- Directed by: Shyam Swarnlata Dhanorkar
- Written by: Shashank Kewale
- Screenplay by: Shashank Kewale
- Starring: Avinash Masurekar; Renuka Shahane; Tushar Dalvi; Aaroh Velankar; Deepali Muchrikar;
- Cinematography: Navneet Misar
- Edited by: Anant Kamat
- Music by: Vikas Bhatavdekar Pankaj Padghan
- Release date: 30 October 2015;
- Country: India
- Language: Marathi

= Te Aath Diwas =

Te Aath Diwas is an Indian Marathi language film directed by Shyam Swarnlata Dhanorkar. The film starring Avinash Masurekar, Renuka Shahane, Tushar Dalvi and Deepali Muchrikar. Music by Vikas Bhatavdekar and Pankaj Padghan.
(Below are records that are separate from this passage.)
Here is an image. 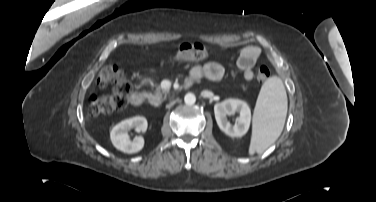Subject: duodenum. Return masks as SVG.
<instances>
[{
    "label": "duodenum",
    "mask_w": 376,
    "mask_h": 202,
    "mask_svg": "<svg viewBox=\"0 0 376 202\" xmlns=\"http://www.w3.org/2000/svg\"><path fill=\"white\" fill-rule=\"evenodd\" d=\"M144 97L141 92L135 91L131 94L130 103L133 106H140L143 103Z\"/></svg>",
    "instance_id": "410a0bca"
}]
</instances>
The film was released on 30 October 2015.

== Synopsis ==
A woman leaves her one-year-old daughter to pursue her career in the USA. Things take a turn when she decides to return after eighteen long years to be a part of her daughter's wedding.

== Cast ==
- Renuka Shahane as Vasundhara
- Tushar Dalvi as Sudhakar
- Aaroh Velankar as Shrirang
- Deepali Muchrikar as Praju
- Avinash Masurekar as Aaba
- Sunil Joshi
- Atul Todankar
- Meena Sonavane
- Abhilasha Patil
- Suhasini Paranjpe

==Soundtrack==

Track listing
| No. | Title | Singer(s) | Length |
|---|---|---|---|
| 1. | "Aika Ho Aika" | Vikas Bhatwadekar | 3:52 |
| 2. | "Aika Ho Aika (Mother)" | Vikas Bhatwadekar | 2:10 |
| Total length: |  |  | 6:02 |

== Critical reception ==
Te Aath Divas movie received mixed reviews from critics. Ganesh Matkari of Pune Mirror wrote "All said and done, Te Aath Divas is not a bad film, but a film without ambition. In spite of the thought provoking material, it is happy to deliver a moderate result, and a predictable one". Soumitra Pote of Maharashtra Times gave the film 2.5 stars out of 5 and wrote "Overall, the concept is good. If it could have been painted with such fine thought, te aath diwas would have been unforgettable". Raj Chinchankar of Lokmat Says"There is no sloppiness anywhere in it. Of course the credit has to be given to the story, screenplay, dialogue Shashank Kewale and director Shyam Dhanorkar". A Reviewer of Zee Talkies wrote "If you are keen to watch a family entertainer, ‘Te Aath Divas’ is the right choice. Try not keeping very high expectations from this film though".